The final decision regarding use and choice of antiretroviral drugs is the responsibility of the woman. A decision to refuse treatment should not result in punitive action. Further, use of zidovudine alone should not be denied to a woman who only wants to reduce the risk of HIV transmission to her infant.
A long-term treatment plan should be developed after discussion between the patient and the physician. The patient should be told about the importance of adhering to the drug regimen. Support services, mental health services and drug abuse treatment may be needed. Coordination of services among prenatal care clinicians, primary care clinicians and HIV specialty care clinicians, mental health and drug abuse treatment services and public assistance programs is essential.

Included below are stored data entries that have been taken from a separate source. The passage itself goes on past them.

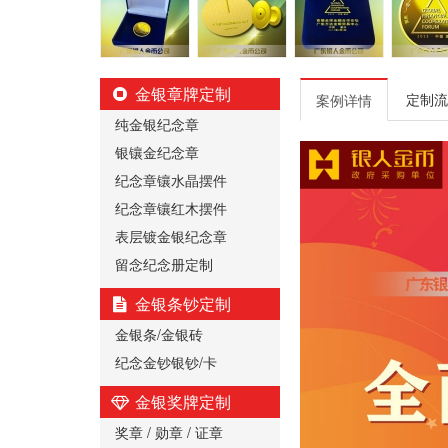
金银章牌定制
定制流
案例详情
纯金银纪念章
银镶金纪念章
纪念章镶水晶摆件
纪念章镶红木摆件
表层镀金银纪念章
留念纪念册定制
金银条钞定制
金银条/金银砖
纪念金钞银钞/卡
金银奖牌定制
奖章 / 勋章 / 证章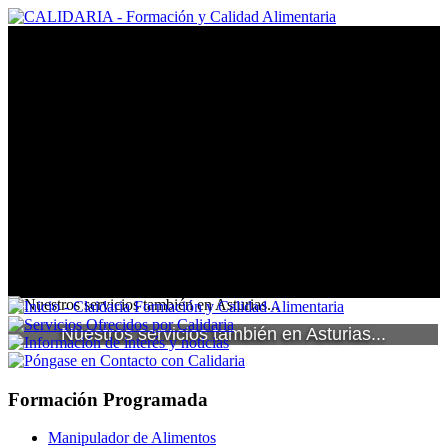
Nuestros servicios también en Asturias...
Formación Programada
Manipulador de Alimentos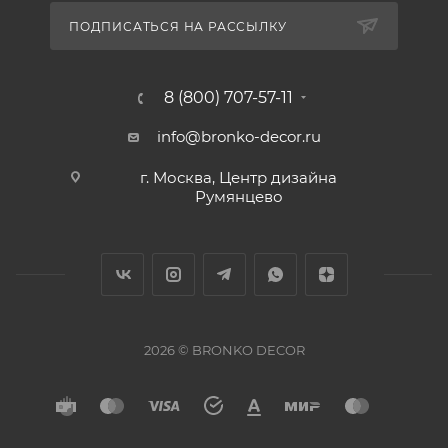
ПОДПИСАТЬСЯ НА РАССЫЛКУ
8 (800) 707-57-11
info@bronko-decor.ru
г. Москва, Центр дизайна
Румянцево
2026 © BRONKO DECOR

Counseling should include information regarding what is known about risk factors for perinatal transmission. Cigarette smoking, illicit drug use and unprotected sexual intercourse with multiple partners during pregnancy have been associated with an increased risk of perinatal HIV transmission. In addition, it is recommended that women with HIV infection refrain from breast-feeding to avoid transmission of HIV to their infants. These recommendations also should be followed by women receiving antiretroviral therapy. It is not known how effective antiretroviral therapy is for the prevention of postnatal transmission of HIV through breast milk or if chronic exposure to antiretroviral drugs excreted through breast milk is toxic.
Physicians should report all cases of prenatal exposure to antiretroviral drugs to the Antiretroviral Pregnancy Registry. The registry allows for the anonymity of patients, and birth outcome follow-up is obtained from the reporting physician. Referral should be directed to Antiretroviral Pregnancy Registry, P.O. Box 13398, Research Triangle Park, N.C. 27709-3398; telephone: 919-483-9437 or 800-722-9292, ext. 38465; fax: 919-315-8981.

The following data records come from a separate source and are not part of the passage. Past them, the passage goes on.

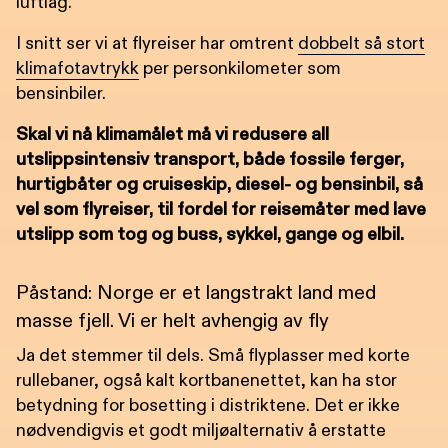
luftlag.
I snitt ser vi at flyreiser har omtrent
dobbelt så stort
klimafotavtrykk
per personkilometer som
bensinbiler.
Skal vi nå klimamålet må vi redusere all
utslippsintensiv transport, både fossile ferger,
hurtigbåter og cruiseskip, diesel- og bensinbil, så
vel som flyreiser, til fordel for reisemåter med lave
utslipp som tog og buss, sykkel, gange og elbil.
Påstand: Norge er et langstrakt land med
masse fjell. Vi er helt avhengig av fly
Ja det stemmer til dels. Små flyplasser med korte
rullebaner, også kalt kortbanenettet, kan ha stor
betydning for bosetting i distriktene. Det er ikke
nødvendigvis et godt miljøalternativ å erstatte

The antenatal dosing regimen in PACTG 076 was 100 mg of zidovudine administered orally five times daily. Recent data indicate that administration of zidovudine two or three times daily will maintain intracellular zidovudine triphosphate at levels comparable with those observed with more frequent dosing. Thus, the current zidovudine dosing regimen for adults is 200 mg three times daily, or 300 mg twice daily. Because the mechanism by which zidovudine reduces perinatal transmission is not known, these dosing regimens may not be as effective as that observed in the PACTG 076 trial. However, these two regimens may enhance maternal compliance.

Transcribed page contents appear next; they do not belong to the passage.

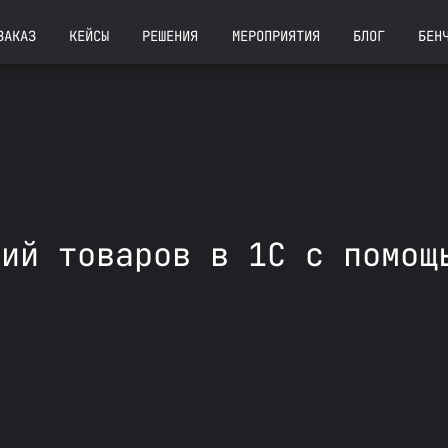
ЗАКАЗ
КЕЙСЫ
РЕШЕНИЯ
МЕРОПРИЯТИЯ
БЛОГ
БЕН
ний товаров в 1С с помощ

In the PACTG 076 trial, zidovudine was administered intravenously during labor in a one-hour initial dose of 2 mg per kg of body weight followed by continuous infusion of 1 mg per kg of body weight per hour until delivery.
In the PACTG 076 trial, oral zidovudine therapy was administered to the newborn in a dosage of 2 mg per kg of body weight every six hours for the first six weeks of life, beginning eight to 12 hours after birth. Intravenous dosage for infants who cannot tolerate oral intake is 1.5 mg per kg of body weight every six hours. Appropriate dosing for premature infants has not been defined but is being evaluated in a Phase I clinical trial in infants who were born under 34 weeks of gestation. The dosing regimen being studied is 1.5 mg per kg of body weight, administered orally or intravenously every 12 hours for the first two weeks of life; for infants two to six weeks of age, the dosage is increased to 2 mg per kg of body weight every eight hours.
The clinical scenarios are presented in the table. Complete discussions of the scenarios are included in the MMWR document. The Centers for Disease Control and Prevention emphasizes that these scenarios are only recommendations, and flexibility should be exercised according to the patient's individual circumstances.